Takes the integral of an expression.

∫(*expression*,*variable*)

∫(*expression*,*variable*,*constant*)

∫(*expression*,*variable*,*lower*,*upper*)

**Menu Location**

Press [2nd][7] to enter ∫(.

This command works on all calculators.

2 bytes

∫(*expression*,*variable*) takes the integral of *expression* (symbolically) with respect to *variable*. All other variables are treated as constant.

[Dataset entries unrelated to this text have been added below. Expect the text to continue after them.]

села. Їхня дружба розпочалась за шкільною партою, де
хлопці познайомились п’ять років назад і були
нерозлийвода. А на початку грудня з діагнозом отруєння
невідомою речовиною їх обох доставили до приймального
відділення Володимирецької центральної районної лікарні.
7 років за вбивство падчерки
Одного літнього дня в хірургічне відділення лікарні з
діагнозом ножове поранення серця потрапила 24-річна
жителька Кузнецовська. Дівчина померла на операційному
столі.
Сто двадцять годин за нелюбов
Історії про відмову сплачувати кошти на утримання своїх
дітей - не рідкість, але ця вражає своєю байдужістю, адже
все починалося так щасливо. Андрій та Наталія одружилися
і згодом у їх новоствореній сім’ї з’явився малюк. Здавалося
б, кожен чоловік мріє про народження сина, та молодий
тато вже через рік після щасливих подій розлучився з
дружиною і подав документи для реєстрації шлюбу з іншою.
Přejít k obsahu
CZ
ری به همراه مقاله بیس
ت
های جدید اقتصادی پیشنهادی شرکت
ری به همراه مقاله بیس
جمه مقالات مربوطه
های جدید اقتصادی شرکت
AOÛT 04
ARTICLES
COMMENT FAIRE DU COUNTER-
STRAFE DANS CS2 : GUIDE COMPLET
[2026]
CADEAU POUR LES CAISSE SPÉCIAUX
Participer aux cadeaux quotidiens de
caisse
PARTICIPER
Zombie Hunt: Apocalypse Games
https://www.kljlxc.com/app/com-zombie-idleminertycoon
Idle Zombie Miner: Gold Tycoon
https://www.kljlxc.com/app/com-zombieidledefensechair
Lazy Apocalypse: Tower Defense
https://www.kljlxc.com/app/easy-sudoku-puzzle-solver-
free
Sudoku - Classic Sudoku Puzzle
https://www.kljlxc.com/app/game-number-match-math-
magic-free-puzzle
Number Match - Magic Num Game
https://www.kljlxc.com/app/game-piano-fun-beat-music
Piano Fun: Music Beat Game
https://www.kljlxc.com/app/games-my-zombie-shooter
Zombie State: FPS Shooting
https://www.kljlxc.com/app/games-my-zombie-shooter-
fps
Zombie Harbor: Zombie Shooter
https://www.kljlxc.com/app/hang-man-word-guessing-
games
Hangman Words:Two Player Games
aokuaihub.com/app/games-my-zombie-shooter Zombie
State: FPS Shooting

There are three ways to use ∫(). The syntax above returns an indefinite integral. ∫(*expression*,*variable*,*c*) does the same, but with a constant of integration, *c* (this will just get added on to the result). Finally, ∫(*expression*,*variable*,*a*,*b*) takes a definite integral from *a* to *b*. These limits can be anything, including undefined variables, ∞ and -∞, as long as they don't depend on *variable*.

```
:∫(x^2,x)
x^3/3
:∫(x^2,x,c)
x^3/3+c
:∫(x^2,x,a,b)
b^3/3-a^3/3
```

Indefinite integrals are always computed exactly or not at all: if a part of the expression (or the entire expression) can't be integrated, the result will stay in terms of ∫(). However, definite integrals will sometimes be approximated, depending on the Exact/Approx mode setting:

- If EXACT, integrals will never be approximated.
- If AUTO, the calculator will approximate integrals like ∫(
*e*^(-x^2),x,-1,1) that it can't compute exactly. - If APPROX, all definite integrals will be done numerically if possible.

```
:∫(e^(-x^2),x)
∫(e^(-x^2),x)
:∫(e^(-x^2),x,-1,1)
2*∫(e^(-x^2),x,0,1) (in EXACT mode)
1.49365 (in AUTO or APPROX mode)
```

Finally, you can take multiple integrals by applying ∫() to the result of another ∫() (any number of times). The integration limits of the inner integrals can involve the variables of the outer integrals.

```
:∫(∫(x*y,x),y)
y^2*x^2/4
:∫(∫(x*y,x,0,y),y,0,1)
1/8
```

If the expression is a list or matrix, ∫() takes the integral of each element.

# Error Conditions

**140 - Argument must be a variable name** happens when the variable of integration isn't a variable.

**220 - Dependent limit** happens when the integration limits depend on the variable of integration.